Are we to see errors in the conduct of the splendid makers of history or are we to make a new approach to the study of history embracing the multi-aspects of man’s life? To see a blunder in the conduct of a martyr, to attribute evil to the deeds of a conqueror and to forget the names of the noble dead would be easier and less tiresome than to make a new approach to the study of history. Let us make an approach, earnest and simple, that is devoid of the suspicions of a scholar. Let us study man and his conduct; man, the individual, man the image of the Creator, man, the lover of the mysterious universe, man, the beast and the divine, man, the son of woman in whom woman, the moving point of an evolving circle eludes human perception and comprehension. Let us look at the face of a savage, stern and innocent, pure and agitated, the eyes reflecting choas. Let us learn to admire the music of the wandering tribes with whom our link is broken. Let us rediscover the secret of life treasured in the trees and the animals, the mountains and the streams. Let us dive to find the depths of the human mind full of noxious weeds and vapours. To see truth in superstitions, to find forms for the dead, to hear voices from the graves and to stand benumbed on hearing the cry of a falling branch of a holy tree, let us endeavour to educate the emotions petrified by modern metaphysics, astronomy and psychology. In short, why not we rewrite the history of man? Why not we learn to admire the ancient man of desires? We must live, and Nirvana is not a spiritual or an economic necessity for realizing the Ultimate.

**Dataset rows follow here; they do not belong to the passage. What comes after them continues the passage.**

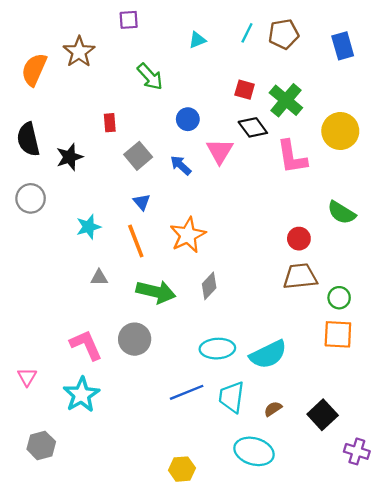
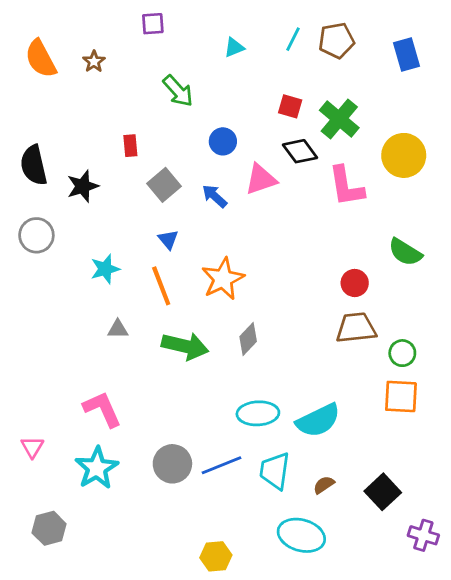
brown star: (79, 52) -> (94, 62), size x0.6
orange semicircle: (34, 70) -> (41, 59), moved, turned -52
pink triangle: (220, 151) -> (261, 179), turned 40
gray circle: (135, 339) -> (172, 464), moved

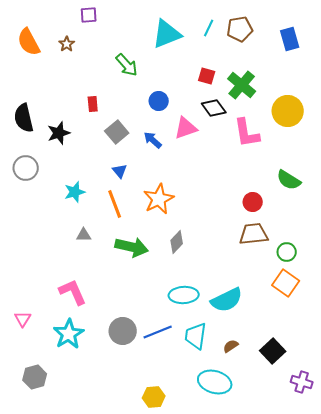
purple square: (153, 24) -> (89, 15), moved
cyan triangle: (234, 47) -> (167, 34), size x2.0
orange square: (401, 397) -> (286, 283), turned 32

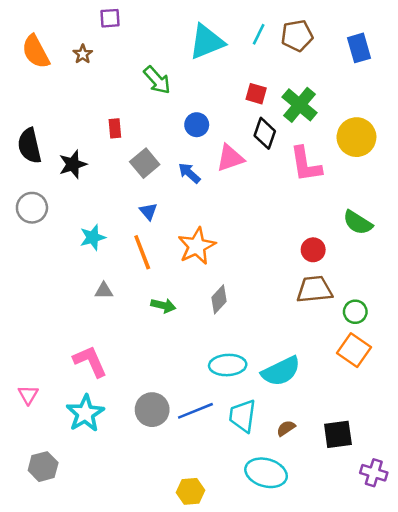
black diamond: (214, 108) -> (265, 133), turned 55
green arrow: (132, 247) -> (163, 306), size x0.6
black square: (273, 351) -> (338, 434), turned 35

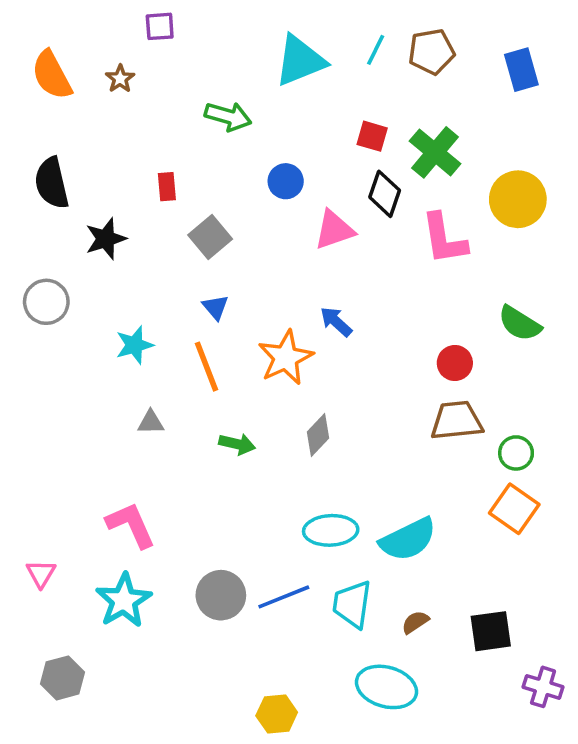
green arrow: (157, 80) -> (228, 116), turned -32
black semicircle: (29, 146) -> (52, 183), moved
blue arrow: (189, 173) -> (336, 322), moved

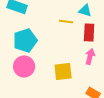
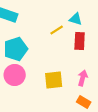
yellow line: (66, 21) -> (57, 30), turned -40
pink arrow: (90, 56) -> (83, 78), moved

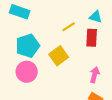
cyan triangle: (76, 19) -> (96, 17), moved
yellow square: (54, 80) -> (59, 56), moved, turned -30

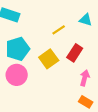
red rectangle: (92, 38) -> (75, 53), moved, turned 30

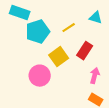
cyan pentagon: (18, 49) -> (38, 32), moved
pink circle: (17, 75) -> (40, 76), moved

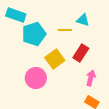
cyan triangle: (96, 18) -> (83, 20), moved
yellow line: (69, 28) -> (65, 30), turned 32

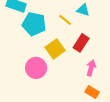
yellow line: (65, 30) -> (65, 20), turned 40
cyan pentagon: (34, 34) -> (34, 24), turned 30

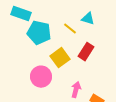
pink arrow: (91, 68) -> (76, 90), moved

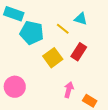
pink circle: (41, 77) -> (15, 87), moved

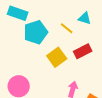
cyan pentagon: (32, 33) -> (36, 32), turned -30
red rectangle: (79, 52) -> (83, 51), turned 30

“Joy and sorrow are as important as planets and suns. But the world of Dante, Emerson, Bergson, or G. E. Hale is larger than that of Mr. Babbitt. The beauty of the universe will necessarily grow with the strength of our organic and psychological activities,” writes Dr. Alexis Carrel. The psychological activities of the men of the past have ended in the progress of superstitions toward scientific inquiries and the modern man is as bewildered as his ancestor was in seeing the aspects of nature and human destiny.

In salutation to the Toda honouring the dead and in search of a world extending beyond space and time, and in the name of Clio, the Muse of history, let the seeker after the heart of the primitive re-read the pages of history bereft of the vanities of a scholar or the juggleries of a magician.